No they shut down the website until that time I hit refresh regularly from about 5:58 and as soon as I get in go to my saved search and hope to get lucky. If you don'tget in join the waitlist as soon as possible and as mentioned make the search as broad as possible. If my memory serves me each waitlist can only cover 15 days.


----------



## easyrider (Feb 24, 2021)

slabeaume said:


> I can't sign in until right at 6 PT.  Is there a way around so that I'm ready to make the reservation right at 6?



I haven't found a way around the 6 am reservation thing at Worldmark. I don't even try anymore. The few times I did try the inventory just vanished. 
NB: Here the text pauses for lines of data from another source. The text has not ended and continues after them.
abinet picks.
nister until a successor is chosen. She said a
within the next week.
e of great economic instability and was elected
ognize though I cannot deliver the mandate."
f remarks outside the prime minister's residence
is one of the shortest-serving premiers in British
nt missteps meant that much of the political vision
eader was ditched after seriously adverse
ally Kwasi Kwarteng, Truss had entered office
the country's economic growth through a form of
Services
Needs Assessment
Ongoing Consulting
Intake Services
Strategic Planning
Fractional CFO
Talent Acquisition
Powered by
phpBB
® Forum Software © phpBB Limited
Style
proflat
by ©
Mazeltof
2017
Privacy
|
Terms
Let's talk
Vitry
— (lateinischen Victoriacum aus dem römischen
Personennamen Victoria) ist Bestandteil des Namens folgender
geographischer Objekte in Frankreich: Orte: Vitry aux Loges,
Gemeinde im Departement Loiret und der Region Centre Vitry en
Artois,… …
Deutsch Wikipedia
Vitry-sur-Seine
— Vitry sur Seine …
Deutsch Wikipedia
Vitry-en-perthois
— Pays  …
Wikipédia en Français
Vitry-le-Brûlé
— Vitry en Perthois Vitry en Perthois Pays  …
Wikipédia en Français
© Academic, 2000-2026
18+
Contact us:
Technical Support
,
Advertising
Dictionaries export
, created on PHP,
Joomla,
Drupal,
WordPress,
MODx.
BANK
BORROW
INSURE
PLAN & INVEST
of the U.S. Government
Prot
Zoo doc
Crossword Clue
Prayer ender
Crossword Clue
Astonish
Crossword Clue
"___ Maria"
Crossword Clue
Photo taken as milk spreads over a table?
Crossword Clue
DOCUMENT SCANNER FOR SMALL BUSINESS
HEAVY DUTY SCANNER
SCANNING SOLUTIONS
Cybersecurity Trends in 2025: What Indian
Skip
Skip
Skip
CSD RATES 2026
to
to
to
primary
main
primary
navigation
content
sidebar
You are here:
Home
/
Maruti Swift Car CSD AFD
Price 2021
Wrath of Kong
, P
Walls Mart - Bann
I thought that Wyndham agents were getting in first. Many people that work at Wyndham rent timeshares on the side. There should be a rule against this if this is happening. I guess this is my Worldmark Conspiracy but I'm not alone thinking this. 

Bill


----------



## HudsHut (Feb 28, 2021)

@Mongoose
The largest location is WM Kihei (Maui)
The least demanded is WM Kona (Island of Hawaii / Big Island)
Set up a saved search for the exact start date and length of stay for each unit type you want. At 6:00 am, log on as quickly as possible, go to the 4 month calendar, execute the saved search and hope the start date is still there. If not, immediately call Vacation Planning and set up your wait list. People will be changing their minds, after searching flights, or may be cancelling to free up credits for a different reservation. Cancellations happen all the time.

Re: your Marriott week
Are you saying you deposited your week into II, and have an ongoing search set up?


----------



## Mongoose (Apr 1, 2021)

HudsHut said:


> @Mongoose
> The largest location is WM Kihei (Maui)
> The least demanded is WM Kona (Island of Hawaii / Big Island)
> Set up a saved search for the exact start date and length of stay for each unit type you want. At 6:00 am, log on as quickly as possible, go to the 4 month calendar, execute the saved search and hope the start date is still there. If not, immediately call Vacation Planning and set up your wait list. People will be changing their minds, after searching flights, or may be cancelling to free up credits for a different reservation. Cancellations happen all the time.
> ...


Yes.  Also, I just added my WM account to my II account.


----------



## Mongoose (Apr 15, 2021)

easyrider said:


> I haven't found a way around the 6 am reservation thing at Worldmark. I don't even try anymore. The few times I did try the inventory just vanished.
> 
> I thought that Wyndham agents were getting in first. Many people that work at Wyndham rent timeshares on the side. There should be a rule against this if this is happening. I guess this is my Worldmark Conspiracy but I'm not alone thinking this.
> 
> Bill


They probably have mega owners with call centers in shacks in third world countries that pick them up and rent them for profit.


----------



## Mongoose (Apr 15, 2021)

HudsHut said:


> @Mongoose
> The largest location is WM Kihei (Maui)
> The least demanded is WM Kona (Island of Hawaii / Big Island)
> Set up a saved search for the exact start date and length of stay for each unit type you want. At 6:00 am, log on as quickly as possible, go to the 4 month calendar, execute the saved search and hope the start date is still there. If not, immediately call Vacation Planning and set up your wait list. People will be changing their minds, after searching flights, or may be cancelling to free up credits for a different reservation. Cancellations happen all the time.
> ...


Yes.  I deposited the week (platinum 145 TDI) last October.


----------



## Mongoose (May 3, 2021)

HudsHut said:


> @Mongoose
> The largest location is WM Kihei (Maui)
> The least demanded is WM Kona (Island of Hawaii / Big Island)
> Set up a saved search for the exact start date and length of stay for each unit type you want. At 6:00 am, log on as quickly as possible, go to the 4 month calendar, execute the saved search and hope the start date is still there. If not, immediately call Vacation Planning and set up your wait list. People will be changing their minds, after searching flights, or may be cancelling to free up credits for a different reservation. Cancellations happen all the time.
> ...


Your suggestion worked.  I got my week for June 2nd 2022.  Booked at 6:02 pst.


----------



## HudsHut (May 7, 2021)

@Mongoose 
That's great news! Congratulations!


----------